Управляющий Франк находился еще в Вилице. По желанию молодого хозяина он отложил свой предполагавшийся уход на год, и только теперь, когда все было в порядке, исполнил свой давнишний план и купил себе имение в совершенно другой, более спокойной местности. Оно должно было перейти к своему новому владельцу только через два месяца, а потому Франк до тех пор занимал свое прежнее место.

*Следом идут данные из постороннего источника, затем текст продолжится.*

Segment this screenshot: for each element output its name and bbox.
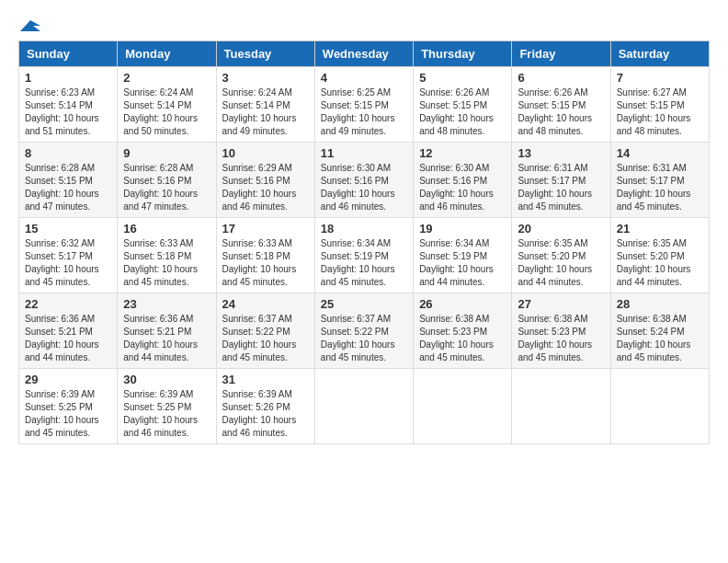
calendar-week-4: 22Sunrise: 6:36 AMSunset: 5:21 PMDayligh…	[19, 293, 710, 369]
day-number: 9	[123, 146, 210, 160]
cell-details: Sunrise: 6:37 AMSunset: 5:22 PMDaylight:…	[321, 313, 407, 364]
calendar-cell: 18Sunrise: 6:34 AMSunset: 5:19 PMDayligh…	[314, 218, 413, 293]
day-number: 1	[25, 71, 111, 85]
calendar-cell: 16Sunrise: 6:33 AMSunset: 5:18 PMDayligh…	[118, 218, 216, 293]
cell-details: Sunrise: 6:37 AMSunset: 5:22 PMDaylight:…	[222, 313, 309, 364]
calendar-cell: 3Sunrise: 6:24 AMSunset: 5:14 PMDaylight…	[216, 67, 314, 143]
svg-marker-0	[20, 20, 40, 31]
weekday-header-monday: Monday	[118, 41, 216, 67]
calendar-cell: 24Sunrise: 6:37 AMSunset: 5:22 PMDayligh…	[216, 293, 314, 369]
calendar-cell: 29Sunrise: 6:39 AMSunset: 5:25 PMDayligh…	[19, 369, 118, 444]
day-number: 25	[321, 297, 407, 311]
cell-details: Sunrise: 6:34 AMSunset: 5:19 PMDaylight:…	[321, 237, 407, 289]
calendar-cell: 12Sunrise: 6:30 AMSunset: 5:16 PMDayligh…	[414, 143, 512, 218]
calendar-cell: 23Sunrise: 6:36 AMSunset: 5:21 PMDayligh…	[118, 293, 216, 369]
day-number: 24	[222, 297, 309, 311]
calendar-cell: 21Sunrise: 6:35 AMSunset: 5:20 PMDayligh…	[610, 218, 709, 293]
cell-details: Sunrise: 6:28 AMSunset: 5:15 PMDaylight:…	[25, 162, 111, 213]
day-number: 15	[25, 222, 111, 236]
cell-details: Sunrise: 6:31 AMSunset: 5:17 PMDaylight:…	[518, 162, 604, 213]
cell-details: Sunrise: 6:36 AMSunset: 5:21 PMDaylight:…	[123, 313, 210, 364]
calendar-cell: 9Sunrise: 6:28 AMSunset: 5:16 PMDaylight…	[118, 143, 216, 218]
cell-details: Sunrise: 6:31 AMSunset: 5:17 PMDaylight:…	[617, 162, 703, 213]
day-number: 29	[25, 373, 111, 386]
header	[18, 18, 710, 31]
cell-details: Sunrise: 6:35 AMSunset: 5:20 PMDaylight:…	[617, 237, 703, 289]
cell-details: Sunrise: 6:26 AMSunset: 5:15 PMDaylight:…	[419, 86, 506, 138]
weekday-header-friday: Friday	[512, 41, 610, 67]
calendar-cell	[610, 369, 709, 444]
calendar-cell: 2Sunrise: 6:24 AMSunset: 5:14 PMDaylight…	[118, 67, 216, 143]
day-number: 22	[25, 297, 111, 311]
day-number: 23	[123, 297, 210, 311]
calendar-cell: 8Sunrise: 6:28 AMSunset: 5:15 PMDaylight…	[19, 143, 118, 218]
cell-details: Sunrise: 6:24 AMSunset: 5:14 PMDaylight:…	[123, 86, 210, 138]
calendar-cell: 26Sunrise: 6:38 AMSunset: 5:23 PMDayligh…	[414, 293, 512, 369]
calendar-cell: 27Sunrise: 6:38 AMSunset: 5:23 PMDayligh…	[512, 293, 610, 369]
day-number: 28	[617, 297, 703, 311]
day-number: 4	[321, 71, 407, 85]
cell-details: Sunrise: 6:29 AMSunset: 5:16 PMDaylight:…	[222, 162, 309, 213]
calendar-cell: 25Sunrise: 6:37 AMSunset: 5:22 PMDayligh…	[314, 293, 413, 369]
day-number: 6	[518, 71, 604, 85]
weekday-header-tuesday: Tuesday	[216, 41, 314, 67]
calendar-cell: 7Sunrise: 6:27 AMSunset: 5:15 PMDaylight…	[610, 67, 709, 143]
calendar-week-5: 29Sunrise: 6:39 AMSunset: 5:25 PMDayligh…	[19, 369, 710, 444]
cell-details: Sunrise: 6:25 AMSunset: 5:15 PMDaylight:…	[321, 86, 407, 138]
cell-details: Sunrise: 6:38 AMSunset: 5:24 PMDaylight:…	[617, 313, 703, 364]
cell-details: Sunrise: 6:34 AMSunset: 5:19 PMDaylight:…	[419, 237, 506, 289]
cell-details: Sunrise: 6:33 AMSunset: 5:18 PMDaylight:…	[222, 237, 309, 289]
day-number: 11	[321, 146, 407, 160]
day-number: 20	[518, 222, 604, 236]
calendar-cell: 30Sunrise: 6:39 AMSunset: 5:25 PMDayligh…	[118, 369, 216, 444]
calendar-cell: 28Sunrise: 6:38 AMSunset: 5:24 PMDayligh…	[610, 293, 709, 369]
cell-details: Sunrise: 6:28 AMSunset: 5:16 PMDaylight:…	[123, 162, 210, 213]
day-number: 16	[123, 222, 210, 236]
day-number: 10	[222, 146, 309, 160]
cell-details: Sunrise: 6:30 AMSunset: 5:16 PMDaylight:…	[419, 162, 506, 213]
cell-details: Sunrise: 6:36 AMSunset: 5:21 PMDaylight:…	[25, 313, 111, 364]
day-number: 7	[617, 71, 703, 85]
calendar-week-3: 15Sunrise: 6:32 AMSunset: 5:17 PMDayligh…	[19, 218, 710, 293]
calendar-cell: 15Sunrise: 6:32 AMSunset: 5:17 PMDayligh…	[19, 218, 118, 293]
day-number: 12	[419, 146, 506, 160]
cell-details: Sunrise: 6:39 AMSunset: 5:25 PMDaylight:…	[123, 388, 210, 440]
day-number: 17	[222, 222, 309, 236]
calendar-week-2: 8Sunrise: 6:28 AMSunset: 5:15 PMDaylight…	[19, 143, 710, 218]
day-number: 31	[222, 373, 309, 386]
calendar-cell: 31Sunrise: 6:39 AMSunset: 5:26 PMDayligh…	[216, 369, 314, 444]
cell-details: Sunrise: 6:24 AMSunset: 5:14 PMDaylight:…	[222, 86, 309, 138]
day-number: 18	[321, 222, 407, 236]
cell-details: Sunrise: 6:32 AMSunset: 5:17 PMDaylight:…	[25, 237, 111, 289]
calendar-cell: 17Sunrise: 6:33 AMSunset: 5:18 PMDayligh…	[216, 218, 314, 293]
calendar-cell: 4Sunrise: 6:25 AMSunset: 5:15 PMDaylight…	[314, 67, 413, 143]
calendar-header-row: SundayMondayTuesdayWednesdayThursdayFrid…	[19, 41, 710, 67]
cell-details: Sunrise: 6:39 AMSunset: 5:25 PMDaylight:…	[25, 388, 111, 440]
calendar-cell	[414, 369, 512, 444]
calendar-week-1: 1Sunrise: 6:23 AMSunset: 5:14 PMDaylight…	[19, 67, 710, 143]
cell-details: Sunrise: 6:30 AMSunset: 5:16 PMDaylight:…	[321, 162, 407, 213]
cell-details: Sunrise: 6:35 AMSunset: 5:20 PMDaylight:…	[518, 237, 604, 289]
calendar-cell: 14Sunrise: 6:31 AMSunset: 5:17 PMDayligh…	[610, 143, 709, 218]
day-number: 5	[419, 71, 506, 85]
calendar-cell: 19Sunrise: 6:34 AMSunset: 5:19 PMDayligh…	[414, 218, 512, 293]
calendar-cell: 5Sunrise: 6:26 AMSunset: 5:15 PMDaylight…	[414, 67, 512, 143]
cell-details: Sunrise: 6:38 AMSunset: 5:23 PMDaylight:…	[518, 313, 604, 364]
calendar-cell: 1Sunrise: 6:23 AMSunset: 5:14 PMDaylight…	[19, 67, 118, 143]
day-number: 3	[222, 71, 309, 85]
calendar-cell: 11Sunrise: 6:30 AMSunset: 5:16 PMDayligh…	[314, 143, 413, 218]
weekday-header-sunday: Sunday	[19, 41, 118, 67]
calendar-cell: 22Sunrise: 6:36 AMSunset: 5:21 PMDayligh…	[19, 293, 118, 369]
weekday-header-wednesday: Wednesday	[314, 41, 413, 67]
cell-details: Sunrise: 6:27 AMSunset: 5:15 PMDaylight:…	[617, 86, 703, 138]
cell-details: Sunrise: 6:33 AMSunset: 5:18 PMDaylight:…	[123, 237, 210, 289]
weekday-header-saturday: Saturday	[610, 41, 709, 67]
logo	[18, 18, 40, 31]
day-number: 27	[518, 297, 604, 311]
day-number: 30	[123, 373, 210, 386]
calendar-cell	[314, 369, 413, 444]
weekday-header-thursday: Thursday	[414, 41, 512, 67]
day-number: 13	[518, 146, 604, 160]
day-number: 8	[25, 146, 111, 160]
calendar-cell: 20Sunrise: 6:35 AMSunset: 5:20 PMDayligh…	[512, 218, 610, 293]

Что касается Маргариты, то при ее замужестве отец на деле доказал, что она была его любимицей, так как приданое, которое он дал, превзошло все самые точные расчеты Губерта. Свадьба была отпразднована осенью, и молодые жили в И., где профессор Фабиан занял предложенную ему кафедру и где "мы имеем выдающийся успех", как написала Маргарита отцу. В данное время молодая чета должна была приехать в гости в отцовский дом; ее ожидали на следующей неделе.

Не так хорошо жилось асессору Губерту, несмотря на то, что в течение этого года он совершенно неожиданно получил довольно значительное наследство, к сожалению, стоившее ему "фамильной знаменитости". Профессор Шварц умер несколько месяцев тому назад, и его состояние перешло к его племяннику. Но разве это могло помочь Губерту? Невеста, на которую он с такой уверенностью рассчитывал, принадлежала другому, а сам он, несмотря на все свои старания, все еще не мог получить повышение. Отчаявшись в этом, Губерт решил не тратить больше своих сил и блестящих способностей ради неблагодарного учреждения, не умевшего оценить его, и начал поговаривать об отставке, тем более что наследство доставило ему вполне обеспеченное положение. К его великому огорчению, отставка была принята, и его уход со службы должен состояться в будущем месяце.

Во дворе господского дома в Раковице стояла лошадь владельца Вилицы; он очень редко приезжал сюда, и его посещения обычно были очень непродолжительны. Со времени последних событий пропасть, отделявшая его от родных, казалось, еще больше увеличилась.

В комнате графини Моринской находилась она сама и Вольдемар. Ванда очень изменилась; было видно, что она много страдала оттого, что ее горячо любимый отец находился в тюрьме больной, быть может, умирающий, а она не имела ни малейшей возможности даже на мгновение с ним увидеться. Ванда принадлежала к тем натурам, которые с отчаянной энергией переносят самые ужасные несчастья, пока есть хоть самый слабый проблеск надежды, но совершенно падают духом, когда эта надежда угасает. Она, казалось, дошла теперь именно до этой стадии и собрала свои последние силы, но они действительно были последними.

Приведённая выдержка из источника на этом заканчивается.